Fig. 1 UV-vis spectra of extracts of the mixture of DPPH˙ (0.23 mmol) and β-CD (0.45 mmol) in 15 mL of boiling phosphate buffer (0.1 M, pH 7.4) (—), acetate buffer (50 mM, pH 4.4) ([dash dash, graph caption]) and borate buffer (14 mM, pH 9.1) (– – –).

Fig. 2 Optimised structures of the inclusion complex of (a) DPPH˙ with β-CD and (b) DOPPH˙ with β-CD calculated by DFT (UB3LYP/3-21G:C-PCM solvation model parameterised for water).

Fig. 3 Spectral change observed for DPPH˙/β-CD (5.8 × 10⁻⁵ M) in borate buffer (25 mM, pH 9.1) at 298 K. Interval: 20 min.

The EPR spectrum of DPPH˙/β-CD observed in water at room temperature has the same g value (2.0036) and hyperfine coupling constant (7.8 G) as those of DPPH˙ in MeOH (2.0036 and 7.9 G, respectively) (see the Fig. S1, ESI†). A slightly small hyperfine coupling constant (14.6 G) was observed in water as compared to that in MeOH (15.2 G) for the EPR spectra recorded at 77 K (Fig. 4).

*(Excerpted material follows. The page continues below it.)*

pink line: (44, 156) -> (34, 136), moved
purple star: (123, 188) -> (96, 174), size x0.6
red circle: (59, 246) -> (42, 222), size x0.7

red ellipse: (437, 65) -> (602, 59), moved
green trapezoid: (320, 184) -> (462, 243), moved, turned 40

Fig. 4 EPR spectra of (a) DPPH˙/β-CD (1.0 × 10⁻⁵ M) in distilled water at 77 K and (b) DPPH˙ (1.0 × 10⁻⁵ M) in MeOH at 77 K.

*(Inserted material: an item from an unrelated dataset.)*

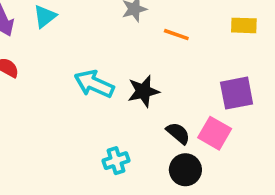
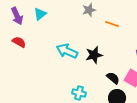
cyan cross: (116, 161) -> (79, 93), turned 32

When ascorbic acid (AscH₂) was added to the phosphate buffer solution (0.1 M, pH 7.4) of DPPH˙/β-CD, the band at 527 nm disappeared immediately with clear isosbestic points at 320, 338 and 431 nm as shown in Fig. 5a. Since the pK_a value of AscH₂ is reported to be 4.1,¹² AscH₂ undergoes deprotonation and exists in its anionic form, AscH⁻, in phosphate buffer solution (0.1 M, pH 7.4). Thus, this spectral change indicates that AscH⁻ efficiently scavenged DPPH˙ in phosphate buffer [eqn (1)]. When AscH⁻ was replaced by Trolox, a water-soluble analogue of α-tocopherol (vitamin E), a similar spectral change was observed due to the scavenging reaction of DPPH˙ by Trolox [Fig. 5b and eqn (2)].¹³

DPPH˙/β-CD + AscH⁻ → DPPH₂/β-CD + Asc˙⁻ (1)

DPPH˙/β-CD + Trolox → DPPH₂/β-CD + Trolox(−H)˙ (2)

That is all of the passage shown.